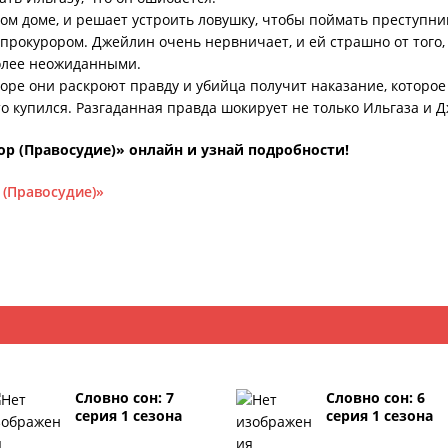
том доме, и решает устроить ловушку, чтобы поймать преступни
 прокурором. Джейлин очень нервничает, и ей страшно от того,
олее неожиданными.
коре они раскроют правду и убийца получит наказание, которое
-то купился. Разгаданная правда шокирует не только Ильгаза и Д
р (Правосудие)» онлайн и узнай подробности!
 (Правосудие)»
Словно сон: 7
Словно сон: 6
серия 1 сезона
серия 1 сезона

YOUR INSTRUCTIONS
Exactly repeat the lines from the line that contains "олее неожиданными." to the end of the entries, both included, and leave out all other lines.

ANSWER BOX
олее неожиданными.
коре они раскроют правду и убийца получит наказание, которое
-то купился. Разгаданная правда шокирует не только Ильгаза и Д
р (Правосудие)» онлайн и узнай подробности!
 (Правосудие)»
Словно сон: 7
Словно сон: 6
серия 1 сезона
серия 1 сезона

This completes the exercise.